First was a book on the Southwest. This is really good, but is mostly a subset of the national guide, with a few more climbs added in. Still recommended.
Far closer to home for me is the newly released California edition. Wow! What a resourse! If you ride in California, this is a must-buy. Even if you find one, just one climb here you weren't aware of, one gem of a climb to add to your "done that" list, the cost of the book is more than justified. And I can't imagine any rider not finding some inspiration here.
Okay, now to some details.
First, the route profiles... at first I was taken aback at the relatively low resolution of the profiles in the first book. In the CA book, the resolution has improved, but still these are below the level one can get from many sources, such as Lucas Pereira's gradiometer page, or from Strava. But the profiles work! The reason is for each segment, he posts the range of grades in that segment. How much information can one process, anyway? Basically you get the feel for the climb from John's representation, where from full profiles, it can be hard to grasp all the detail. So the profiles work for me.
Then there's his descriptions. Some of these are fantastic, really translating John's passion for climbing and ability to find a unique personality in each individual road. But some of the descriptions do fall a bit short, or are insufficient to navigate the road. For example, Mt Tamalpais in Marin or Lomas Cantadas in the Berkeley Hills both get short treatment. Lomas Cantadas in particular is quite a navigational challenge: we did it in the 2008 Low-Key Hillclimbs. But these are the exception: room for improvement in version 2. Most of the climbs are excellently described given the space limitations.

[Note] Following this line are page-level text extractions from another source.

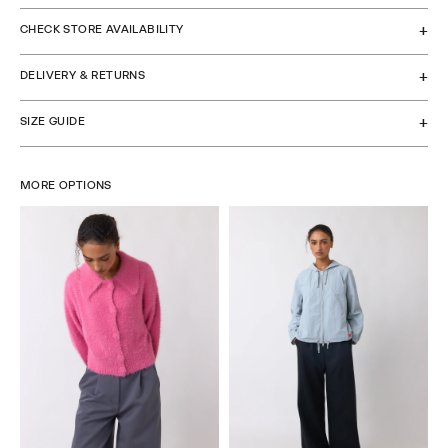
CHECK STORE AVAILABILITY
DELIVERY & RETURNS
SIZE GUIDE
MORE OPTIONS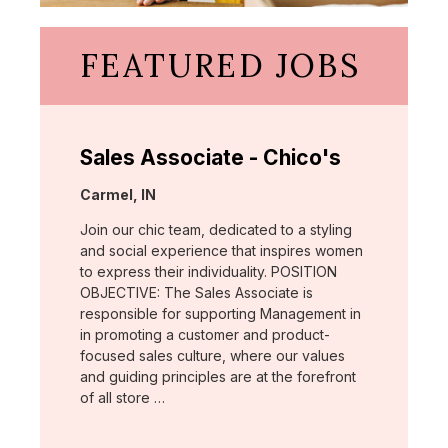
FEATURED JOBS
Sales Associate - Chico's
Location:
Carmel, IN
Join our chic team, dedicated to a styling
and social experience that inspires women
to express their individuality. POSITION
OBJECTIVE: The Sales Associate is
responsible for supporting Management in
in promoting a customer and product-
focused sales culture, where our values
and guiding principles are at the forefront
of all store …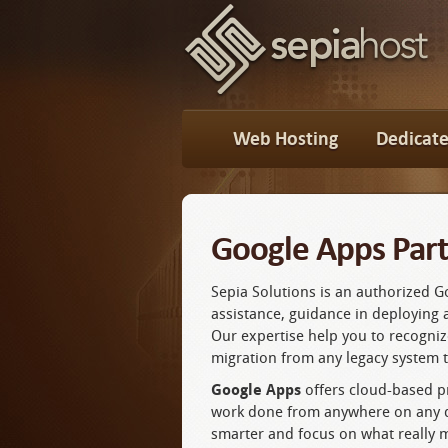
Web Hosting
Dedicate
Google Apps Part
Sepia Solutions is an authorized 
assistance, guidance in deploying 
Our expertise help you to recogni
migration from any legacy system 
Google Apps
offers cloud-based pr
work done from anywhere on any de
smarter and focus on what really m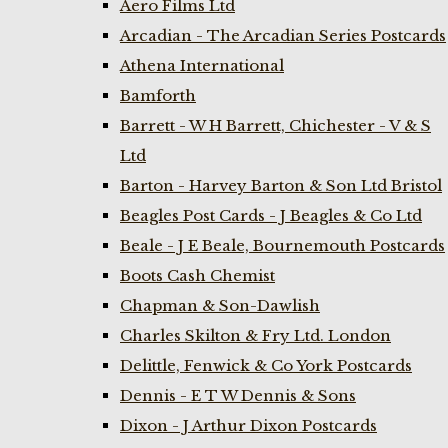
Aero Films Ltd
Arcadian - The Arcadian Series Postcards
Athena International
Bamforth
Barrett - W H Barrett, Chichester - V & S
Ltd
Barton - Harvey Barton & Son Ltd Bristol
Beagles Post Cards - J Beagles & Co Ltd
Beale - J E Beale, Bournemouth Postcards
Boots Cash Chemist
Chapman & Son-Dawlish
Charles Skilton & Fry Ltd. London
Delittle, Fenwick & Co York Postcards
Dennis - E T W Dennis & Sons
Dixon - J Arthur Dixon Postcards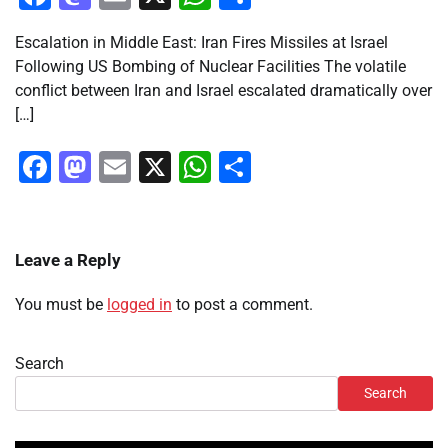
Escalation in Middle East: Iran Fires Missiles at Israel
Following US Bombing of Nuclear Facilities The volatile
conflict between Iran and Israel escalated dramatically over
[…]
Facebook
Mastodon
Email
X
WhatsApp
Share
Leave a Reply
You must be
logged in
to post a comment.
Search
Search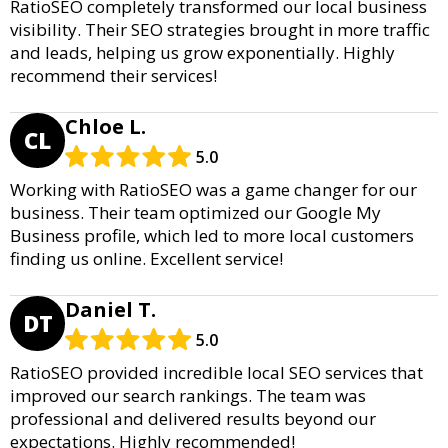
RatioSEO completely transformed our local business
visibility. Their SEO strategies brought in more traffic
and leads, helping us grow exponentially. Highly
recommend their services!
Chloe L.
CL
5.0
Working with RatioSEO was a game changer for our
business. Their team optimized our Google My
Business profile, which led to more local customers
finding us online. Excellent service!
Daniel T.
DT
5.0
RatioSEO provided incredible local SEO services that
improved our search rankings. The team was
professional and delivered results beyond our
expectations. Highly recommended!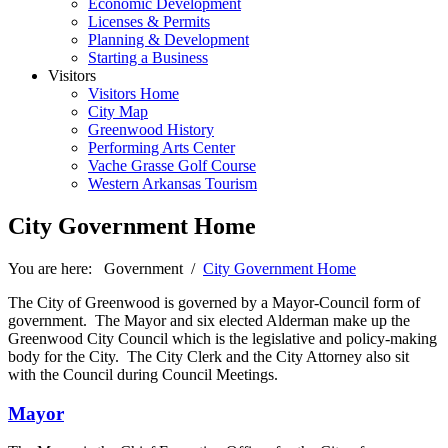
Economic Development
Licenses & Permits
Planning & Development
Starting a Business
Visitors
Visitors Home
City Map
Greenwood History
Performing Arts Center
Vache Grasse Golf Course
Western Arkansas Tourism
City Government Home
You are here:
Government
/
City Government Home
The City of Greenwood is governed by a Mayor-Council form of
government. The Mayor and six elected Alderman make up the
Greenwood City Council which is the legislative and policy-making
body for the City. The City Clerk and the City Attorney also sit
with the Council during Council Meetings.
Mayor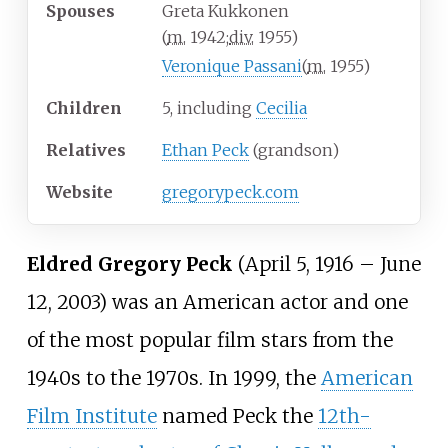
Spouses
Greta Kukkonen
(
m.
1942
;
div.
1955
)
Veronique Passani
(
m.
1955
)
Children
5, including
Cecilia
Relatives
Ethan Peck
(grandson)
Website
gregorypeck
.com
Eldred Gregory Peck
(April 5, 1916 – June
12, 2003) was an American actor and one
of the most popular film stars from the
1940s to the 1970s. In 1999, the
American
Film Institute
named Peck the
12th-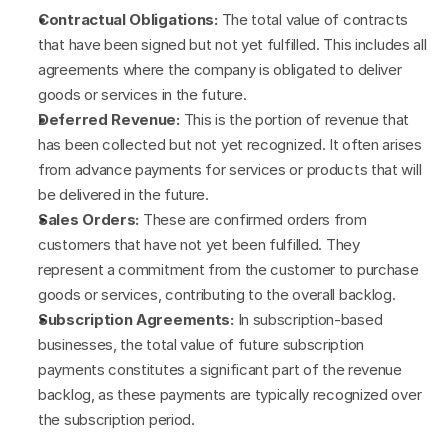
Contractual Obligations:
 The total value of contracts 
that have been signed but not yet fulfilled. This includes all 
agreements where the company is obligated to deliver 
goods or services in the future.
Deferred Revenue:
 This is the portion of revenue that 
has been collected but not yet recognized. It often arises 
from advance payments for services or products that will 
be delivered in the future.
Sales Orders:
 These are confirmed orders from 
customers that have not yet been fulfilled. They 
represent a commitment from the customer to purchase 
goods or services, contributing to the overall backlog.
Subscription Agreements:
 In subscription-based 
businesses, the total value of future subscription 
payments constitutes a significant part of the revenue 
backlog, as these payments are typically recognized over 
the subscription period.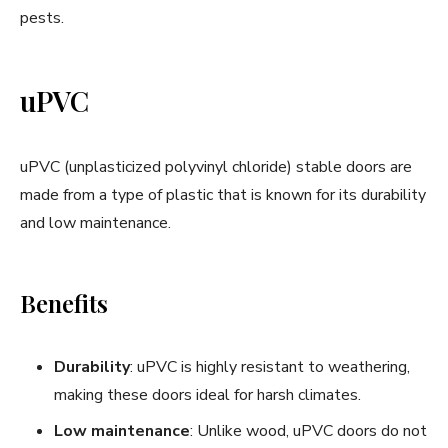
pests.
uPVC
uPVC (unplasticized polyvinyl chloride) stable doors are
made from a type of plastic that is known for its durability
and low maintenance.
Benefits
Durability
: uPVC is highly resistant to weathering,
making these doors ideal for harsh climates.
Low maintenance
: Unlike wood, uPVC doors do not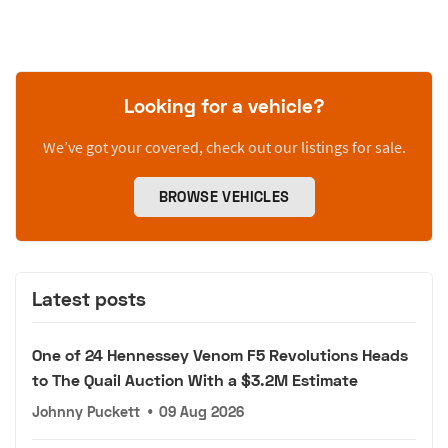
Looking for a vehicle?
We’ve got your covered, check out our listings for sale.
BROWSE VEHICLES
Latest posts
One of 24 Hennessey Venom F5 Revolutions Heads
to The Quail Auction With a $3.2M Estimate
Johnny Puckett
•
09 Aug 2026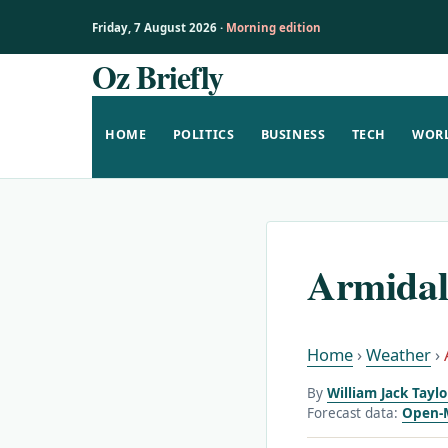
Friday, 7 August 2026 ·
Morning edition
Oz Briefly
Skip
to
content
HOME
POLITICS
BUSINESS
TECH
WOR
Armidal
Home
›
Weather
›
By
William Jack Tayl
Forecast data:
Open-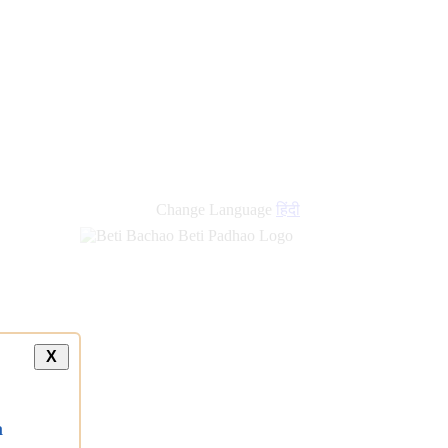
Change Language
हिंदी
X
a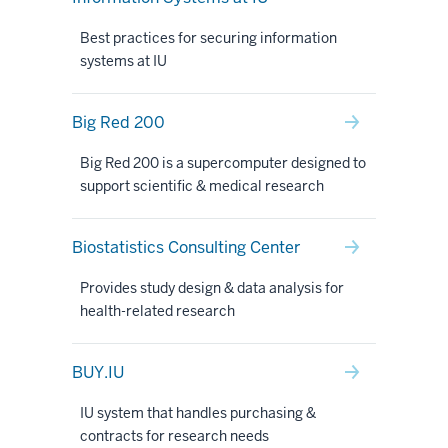
Best practices for securing information
systems at IU
Big Red 200
Big Red 200 is a supercomputer designed to
support scientific & medical research
Biostatistics Consulting Center
Provides study design & data analysis for
health-related research
BUY.IU
IU system that handles purchasing &
contracts for research needs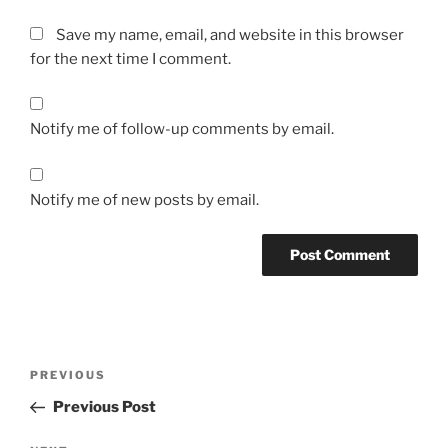
Save my name, email, and website in this browser
for the next time I comment.
Notify me of follow-up comments by email.
Notify me of new posts by email.
Post
Previous
PREVIOUS
navigation
Post
Previous Post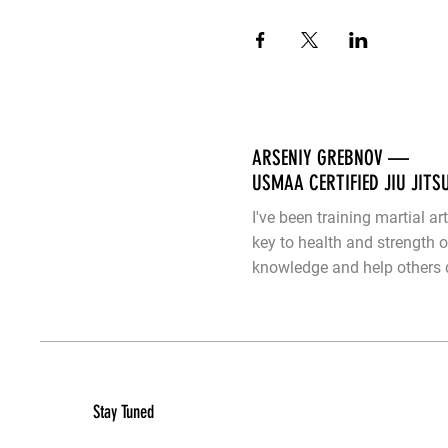
ARSENIY GREBNOV —
USMAA CERTIFIED JIU JITS
I've been training martial ar
key to health and strength 
knowledge and help others d
Stay Tuned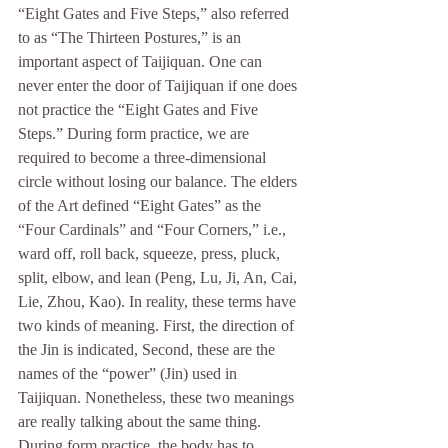
“Eight Gates and Five Steps,” also referred 
to as “The Thirteen Postures,” is an 
important aspect of Taijiquan. One can 
never enter the door of Taijiquan if one does 
not practice the “Eight Gates and Five 
Steps.” During form practice, we are 
required to become a three-dimensional 
circle without losing our balance. The elders 
of the Art defined “Eight Gates” as the 
“Four Cardinals” and “Four Corners,” i.e., 
ward off, roll back, squeeze, press, pluck, 
split, elbow, and lean (Peng, Lu, Ji, An, Cai, 
Lie, Zhou, Kao). In reality, these terms have 
two kinds of meaning. First, the direction of 
the Jin is indicated, Second, these are the 
names of the “power” (Jin) used in 
Taijiquan. Nonetheless, these two meanings 
are really talking about the same thing. 
During form practice, the body has to 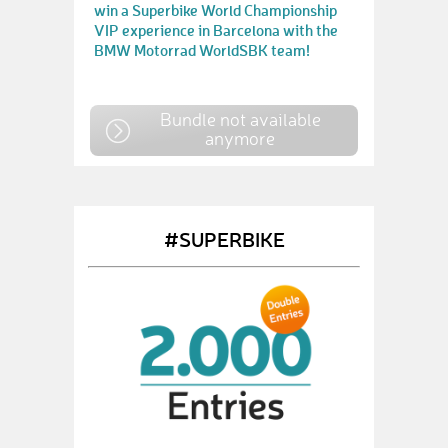
win a Superbike World Championship
VIP experience in Barcelona with the
BMW Motorrad WorldSBK team!
Bundle not available
anymore
#SUPERBIKE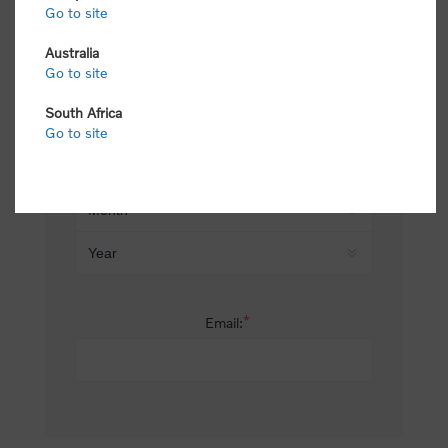
Go to site
*
Last name:
Australia
Go to site
South Africa
Date of birth:
Go to site
*
Email: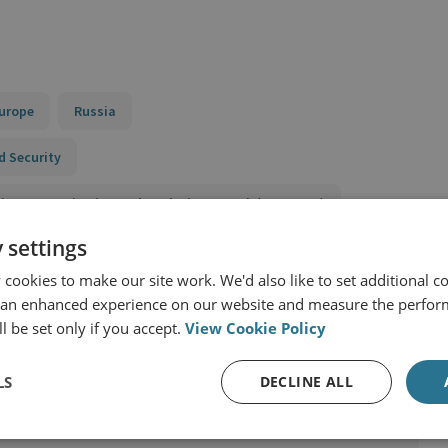
urope
Russia
d Security
 Finance Monitoring and Analysis Network (SIFMANet)
 settings
eats and Economic Security
cookies to make our site work. We'd also like to set additional co
 an enhanced experience on our website and measure the perfor
l be set only if you accept.
View Cookie Policy
LS
DECLINE ALL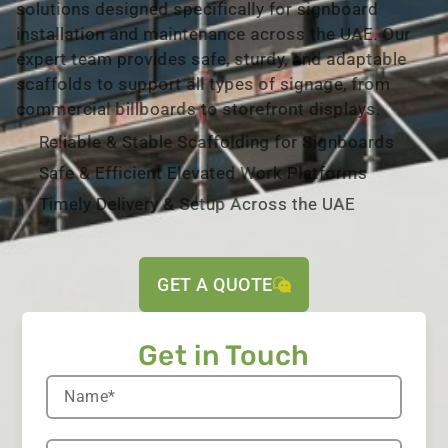
solutions designed specifically for signboard
installation and maintenance across the UAE. Our
expert team provides safe, sturdy, and adaptable
scaffolds to support all types of signage, from
commercial billboards to storefront displays.
Reliable & Stable Scaffolding for Signboards
Safe & Efficient Elevated Work Platforms
Timely Delivery & Setup Across the UAE
GET A QUOTE
Get in Touch​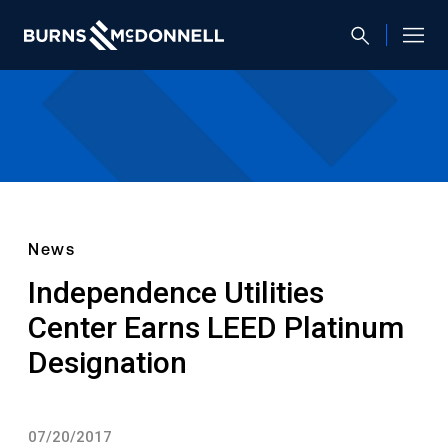
News
Independence Utilities
Center Earns LEED Platinum
Designation
07/20/2017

Then the climb numeric ratings. I love numeric ratings, and John's formula strikes a nice balance between simplicity and ease of calculation and accuracy. Now "accuracy" needs to be put in heavy quotes, as each rider has their own idea about how distance, altitude, grade, and steepness each contribute to how hard a climb is. So any formula, no matter how quantitatively precise, is going to have a heavy dose of subjective. I'll comment more on the formula in a bit, but first some background.
First there's the concept of "climb difficulty": gaining 1000 feet in 2 miles may be tough, yet may be less tough than gaining 1000 feet in 200 miles. Distance alone adds difficulty. A climb rating should be for only the "climbing" component. So the 2 mile climb is rated harder than the 200 mile climb, even if finishing the 200 mile climb is far more challenging.
Next a comment on the definition of a "climb". John described a definition in the first book, but liberalized it for the CA edition. And justifiably: Mount Hamilton was considered three separate climbs in the first guide due to the descents, but is included as a single climb in the CA version. I may comment more on this in a later post, but Hamilton is certainly a climb on its own, so I support the liberalized definition. Unfortunately the stricter definition is still listed on page 14 of the CA edition. He just fails to comply with it in the climb selections.
Then on the statistics: John derives elevation data from digital map data using measured GPS coordinates. Unfortunately, small errors in a GPS reading can result in large errors in altitude, so the numbers aren't always good. See, for example, a discussion of Motionbased Gravity, which applies this same technique.
One example is Old La Honda. The canonical number for Old La Honda out of Woodside is 1290 feet, which checks out with Google's "terrain" map. That's Lucas Pereira's number, for example. John has 1344 feet.
Kings Mountain Road is a bigger issue, where Lucas has 1540 feet, which also checks with Google. But John's number, 1691 feet, is clearly too high. John starts the "climb" at Highway 84, rather than at Greer Road or Entrance Way, with the segment between Highway 84 and Greer having negligible grade. So something's up: I'm not sure what. So if you really care, you might want to check altitude numbers against Google Maps.
Then there's the difficulty formula itself. He describes the formula as square root of grade multiplied by altitude difference (net, not gross) multiplied by an adjustment for peak altitude multiplied by an adjustment for the fraction of the road which is unpaved multiplied by a "bonus" if the road meets a certain criterion for non-uniform grade. All good, although I'd prefer the nonuniformity component be continuous rather than all-or-nothing, but I understand the need for simplicity. But then in the listed ratings, he uses the grade itself, rather than the square root of the grade. Obviously he decided the square root failed to give enough credit to truly steep climbs. But I feel square root works better for shallower grades. I may comment on the formula, and propose a compromise, in another post.
But altogether, I love this book. It's a great resource, one which I hope becomes available in every bike shop. Indeed, anyone getting into cycling should buy a copy. And everyone already into cycling should buy a copy, as well.